The study sample included many severely ill infants; 16% died. In addition to pneumonia (present in 34%), septicemia (12%), and meningitis (14%), several less frequent conditions were found. Therefore, many of the “false positives” who were tachypneic but not hypoxic probably had serious illness. Indeed, tachypnea identified 72% of infants who died, whereas hypoxia identified only 53%.

Both studies used the proper method for determining respiratory rate, as emphasized by others (1, 2). The child should be observed in a quiet state, ideally when not febrile, and the respirations counted for a full 60 seconds by observing chest movement. In young children, the presence of fever and cough (without pneumonia) increases respiratory rate by approximately 10 breaths per minute (2). A similar difference is found between wakeful (but quiet) and sleeping children (3).

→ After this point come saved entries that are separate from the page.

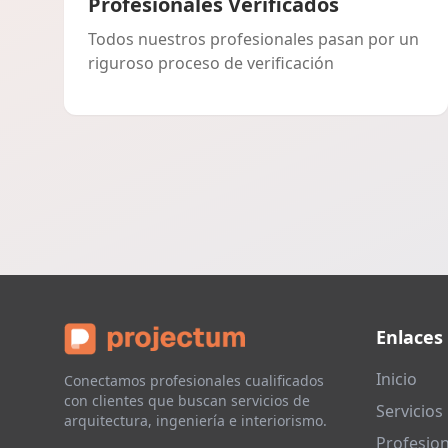
Profesionales Verificados
Todos nuestros profesionales pasan por un
riguroso proceso de verificación
Enlaces
Inicio
Conectamos profesionales cualificados
con clientes que buscan servicios de
Servicios
arquitectura, ingeniería e interiorismo.
Profesion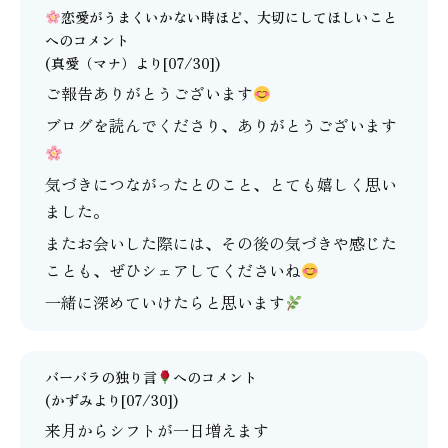
恋愛がうまくいかない時ほど、大切にしてほしいこと
へのコメント
(
真愛（マナ）
より[07/30])
ご報告ありがとうございます
ブログを読んでくださり、ありがとうございます
気づきにつながったとのこと、とても嬉しく思い
ました。
またお会いした際には、その後の気づきや感じた
ことも、ぜひシェアしてくださいね
一緒に深めていけたらと思います
バーバラの独り言
へのコメント
(かずみより[07/30])
来月からシフトが一日増えます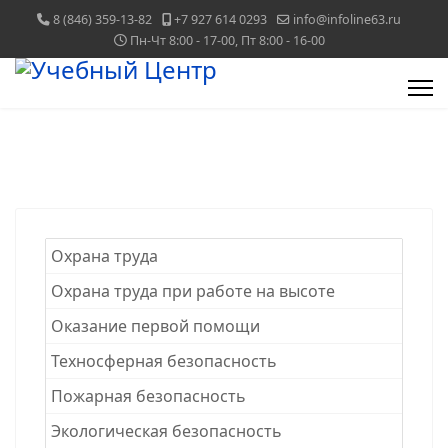
8 (846) 359-13-82
+7 927 614 0293
info@infoline63.ru
Пн-Чт 8:00 - 17-00, Пт 8:00 - 16-00
Охрана труда
Охрана труда при работе на высоте
Оказание первой помощи
Техносферная безопасность
Пожарная безопасность
Экологическая безопасность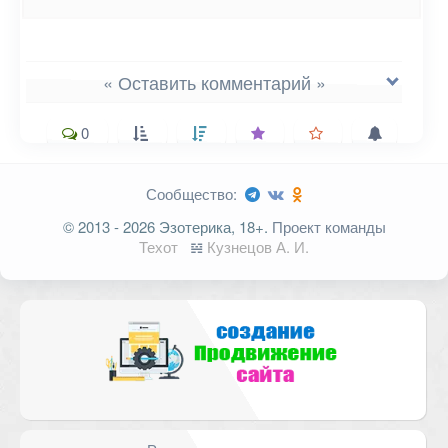
« Оставить комментарий »
0
Сообщество:
Ваш адрес email не будет
© 2013 - 2026 Эзотерика, 18+.
Проект команды
опубликован.
Обязательные поля
Техот
𝌴
Кузнецов А. И.
помечены
*
Комментарий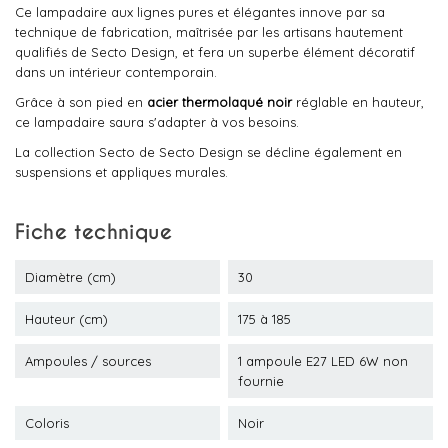
Ce lampadaire aux lignes pures et élégantes innove par sa
technique de fabrication, maîtrisée par les artisans hautement
qualifiés de Secto Design, et fera un superbe élément décoratif
dans un intérieur contemporain.
Grâce à son pied en
acier thermolaqué noir
réglable en hauteur,
ce lampadaire saura s'adapter à vos besoins.
La collection Secto de Secto Design se décline également en
suspensions et appliques murales.
Fiche technique
Diamètre (cm)
30
Hauteur (cm)
175 à 185
Ampoules / sources
1 ampoule E27 LED 6W non
fournie
Coloris
Noir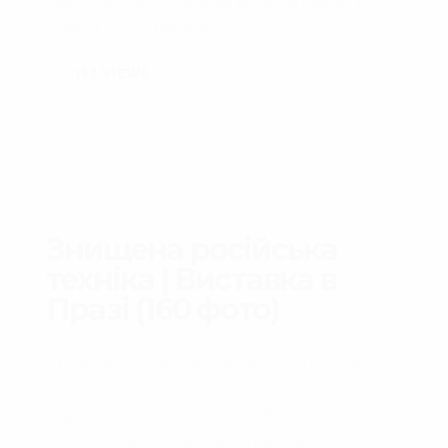
відновлювати російський бронеавтомобіль
КАМАЗ 53949 Тайфун-К 4×4.
153
VIEWS
Знищена російська
техніка | Виставка в
Празі (160 фото)
11 липня в столиці Чехії відкрилася виставка
знищеної та захопленою російської техніки в
ході війни, яку розпочала Російська Федерація
24 лютого проти України. На виставці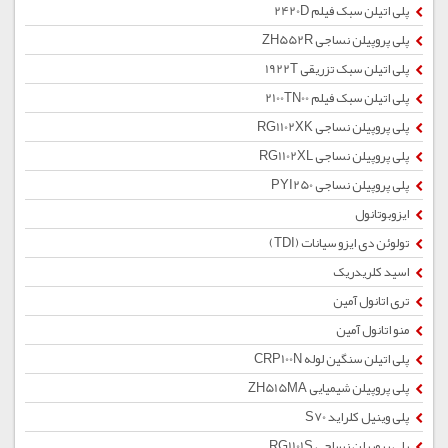
پلی اتیلن سبک فیلم 2420D
پلی پروپیلن نساجی ZH552R
پلی اتیلن سبک تزریقی 1922T
پلی اتیلن سبک فیلم 2100TN00
پلی پروپیلن نساجی RG1102XK
پلی پروپیلن نساجی RG1102XL
پلی پروپیلن نساجی PYI250
ایزوبوتانول
تولوئن دی ایزو سیانات (TDI)
اسید کلریدریک
تری اتانول آمین
منو اتانول آمین
پلی اتیلن سنگین لوله CRP100N
پلی پروپیلن شیمیایی ZH515MA
پلی وینیل کلراید S70
پلی پروپیلن نساجی RG1101S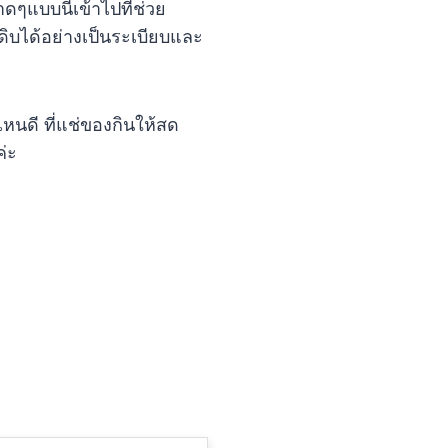
ดๆแบบนี้เข้าไปที่ช่วย
ิบได้อย่างเป็นระเบียบและ
ไหนดี ที่แช่ของกินให้สด
่ะ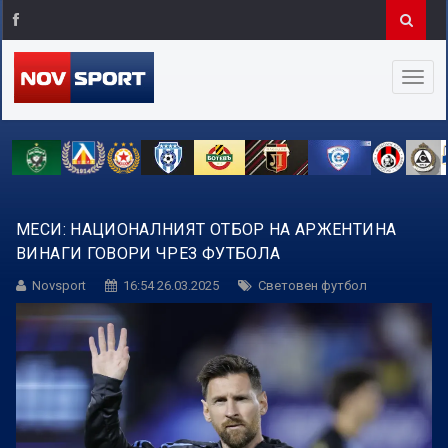
МЕСИ: НАЦИОНАЛНИЯТ ОТБОР НА АРЖЕНТИНА
ВИНАГИ ГОВОРИ ЧРЕЗ ФУТБОЛА
Novsport
16:54 26.03.2025
Световен футбол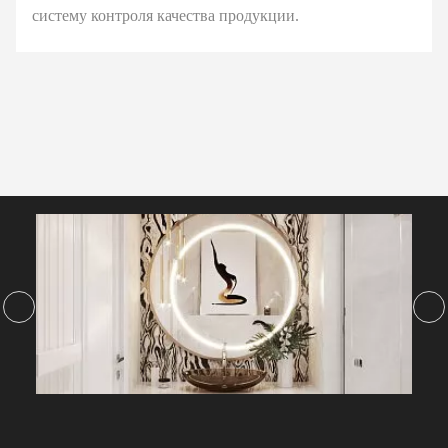
систему контроля качества продукции.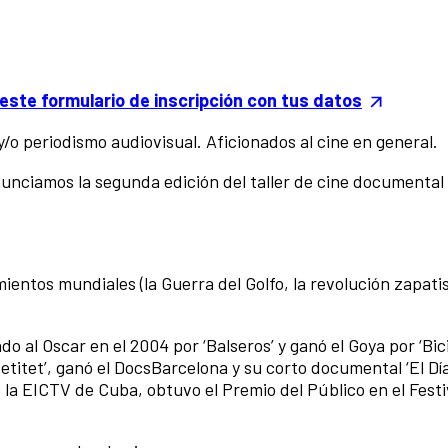
este formulario de inscripción con tus datos
y/o periodismo audiovisual. Aficionados al cine en general.
nunciamos la segunda edición del taller de cine documental
entos mundiales (la Guerra del Golfo, la revolución zapatis
al Oscar en el 2004 por ‘Balseros’ y ganó el Goya por ‘Bici
titet’, ganó el DocsBarcelona y su corto documental ‘El Día
la EICTV de Cuba, obtuvo el Premio del Público en el Festi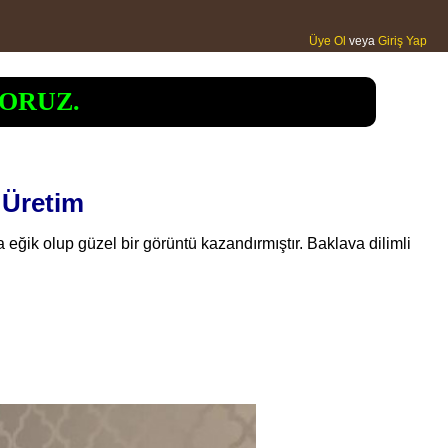
Üye Ol
veya
Giriş Yap
ORUZ.
 Üretim
eğik olup güzel bir görüntü kazandırmıştır. Baklava dilimli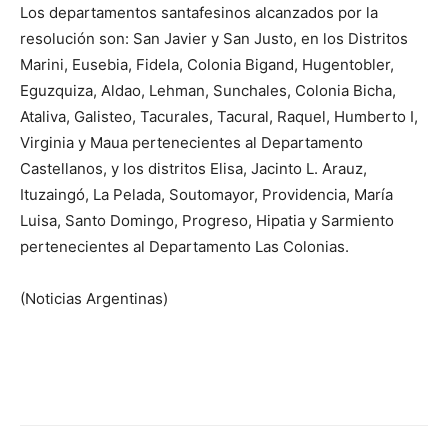
Los departamentos santafesinos alcanzados por la
resolución son: San Javier y San Justo, en los Distritos
Marini, Eusebia, Fidela, Colonia Bigand, Hugentobler,
Eguzquiza, Aldao, Lehman, Sunchales, Colonia Bicha,
Ataliva, Galisteo, Tacurales, Tacural, Raquel, Humberto I,
Virginia y Maua pertenecientes al Departamento
Castellanos, y los distritos Elisa, Jacinto L. Arauz,
Ituzaingó, La Pelada, Soutomayor, Providencia, María
Luisa, Santo Domingo, Progreso, Hipatia y Sarmiento
pertenecientes al Departamento Las Colonias.
(Noticias Argentinas)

Respiratory rates obtained by auscultation are on average 2 to 3 breaths per minute higher than those obtained by observation, with greater differences (occasionally ≥ 10) seen in wakeful children (3).

These studies support the use of tachypnea as a diagnostic test to identify pneumonia and hypoxia in areas where radiography and pulse oximetry are not widely available. In areas with better access to these technologies, confirmatory tests should be used to guide therapy in order to avoid unnecessary treatment. This is especially true when patient populations have lower rates of serious illness, as is often the case in developed countries. Regardless of practice setting, all clinicians will improve their care of sick children by remembering to carefully assess respiratory status.

Michael B. Aldous, MD, MPH
University of Arizona College of Medicine
Tucson, Arizona, USA


References

1. Margolis P, Gadomski A. Does this infant have pneumonia? JAMA. 1998;279:308-13.

2. Dai Y, Foy HM, Zhu Z, Chen B, Tong F. Respiratory rate and signs in roentgenographically confirmed pneumonia among children in China. Pediatr Infect Dis J. 1995;14:48-50.

3. Rusconi F, Castagneto M, Gagliardi L, et al. Reference values for respiratory rate in the first 3 years of life. Pediatrics. 1994;94:350-5.